▶ [Task objective]
Reproduce the line that holds "prevent spam." together with all the lines after it up to the end of the entries.

▶ [Listed entries]
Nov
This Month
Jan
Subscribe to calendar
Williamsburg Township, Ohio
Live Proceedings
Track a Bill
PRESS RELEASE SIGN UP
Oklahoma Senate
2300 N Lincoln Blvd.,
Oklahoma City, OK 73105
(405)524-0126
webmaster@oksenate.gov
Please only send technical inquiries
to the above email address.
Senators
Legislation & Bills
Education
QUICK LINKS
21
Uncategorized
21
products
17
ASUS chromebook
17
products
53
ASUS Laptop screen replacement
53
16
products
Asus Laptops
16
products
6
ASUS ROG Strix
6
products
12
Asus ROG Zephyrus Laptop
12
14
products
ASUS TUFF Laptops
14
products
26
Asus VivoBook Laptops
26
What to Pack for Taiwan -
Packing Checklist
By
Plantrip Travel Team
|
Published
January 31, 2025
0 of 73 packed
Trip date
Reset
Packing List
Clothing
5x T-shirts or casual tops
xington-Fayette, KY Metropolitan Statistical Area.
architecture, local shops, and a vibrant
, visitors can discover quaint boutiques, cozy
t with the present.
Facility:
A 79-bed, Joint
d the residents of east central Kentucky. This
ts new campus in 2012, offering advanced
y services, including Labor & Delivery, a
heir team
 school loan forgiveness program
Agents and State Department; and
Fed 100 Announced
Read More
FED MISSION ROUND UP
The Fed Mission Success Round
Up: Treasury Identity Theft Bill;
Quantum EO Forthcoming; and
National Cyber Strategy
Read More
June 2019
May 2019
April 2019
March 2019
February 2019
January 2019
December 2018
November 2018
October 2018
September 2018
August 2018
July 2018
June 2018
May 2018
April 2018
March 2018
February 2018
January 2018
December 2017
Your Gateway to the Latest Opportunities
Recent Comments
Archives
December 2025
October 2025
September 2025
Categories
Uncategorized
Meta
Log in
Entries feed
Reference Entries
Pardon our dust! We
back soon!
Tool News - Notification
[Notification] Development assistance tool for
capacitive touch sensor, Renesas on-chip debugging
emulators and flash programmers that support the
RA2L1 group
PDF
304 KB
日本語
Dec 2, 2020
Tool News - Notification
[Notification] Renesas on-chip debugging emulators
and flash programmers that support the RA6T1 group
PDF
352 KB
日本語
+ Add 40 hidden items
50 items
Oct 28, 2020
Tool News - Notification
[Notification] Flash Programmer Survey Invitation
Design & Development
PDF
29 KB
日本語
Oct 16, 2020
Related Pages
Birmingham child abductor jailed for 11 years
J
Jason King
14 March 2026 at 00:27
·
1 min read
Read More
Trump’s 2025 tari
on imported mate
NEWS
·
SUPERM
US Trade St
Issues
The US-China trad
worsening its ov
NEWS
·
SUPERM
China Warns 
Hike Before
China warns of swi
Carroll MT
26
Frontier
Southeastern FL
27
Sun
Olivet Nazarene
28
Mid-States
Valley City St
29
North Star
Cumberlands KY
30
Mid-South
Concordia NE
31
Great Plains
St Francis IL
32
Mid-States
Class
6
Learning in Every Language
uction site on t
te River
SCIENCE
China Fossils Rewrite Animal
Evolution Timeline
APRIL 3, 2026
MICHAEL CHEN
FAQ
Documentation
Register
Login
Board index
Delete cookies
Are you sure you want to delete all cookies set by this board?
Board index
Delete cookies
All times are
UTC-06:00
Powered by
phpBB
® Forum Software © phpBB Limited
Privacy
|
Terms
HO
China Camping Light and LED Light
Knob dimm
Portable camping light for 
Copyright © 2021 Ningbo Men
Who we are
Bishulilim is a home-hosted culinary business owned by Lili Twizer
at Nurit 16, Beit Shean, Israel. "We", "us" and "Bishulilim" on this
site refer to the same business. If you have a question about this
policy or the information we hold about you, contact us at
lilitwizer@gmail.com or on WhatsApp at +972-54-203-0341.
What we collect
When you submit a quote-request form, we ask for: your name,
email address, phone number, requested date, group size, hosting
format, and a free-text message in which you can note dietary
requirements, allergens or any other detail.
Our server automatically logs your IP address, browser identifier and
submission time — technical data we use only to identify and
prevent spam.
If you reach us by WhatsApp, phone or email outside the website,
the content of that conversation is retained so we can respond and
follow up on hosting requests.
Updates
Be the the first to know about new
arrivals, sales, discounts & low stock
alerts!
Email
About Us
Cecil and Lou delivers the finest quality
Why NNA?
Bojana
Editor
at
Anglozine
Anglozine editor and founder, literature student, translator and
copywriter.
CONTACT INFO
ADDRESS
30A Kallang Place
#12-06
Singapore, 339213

▶ [Result below]
prevent spam.
If you reach us by WhatsApp, phone or email outside the website,
the content of that conversation is retained so we can respond and
follow up on hosting requests.
Updates
Be the the first to know about new
arrivals, sales, discounts & low stock
alerts!
Email
About Us
Cecil and Lou delivers the finest quality
Why NNA?
Bojana
Editor
at
Anglozine
Anglozine editor and founder, literature student, translator and
copywriter.
CONTACT INFO
ADDRESS
30A Kallang Place
#12-06
Singapore, 339213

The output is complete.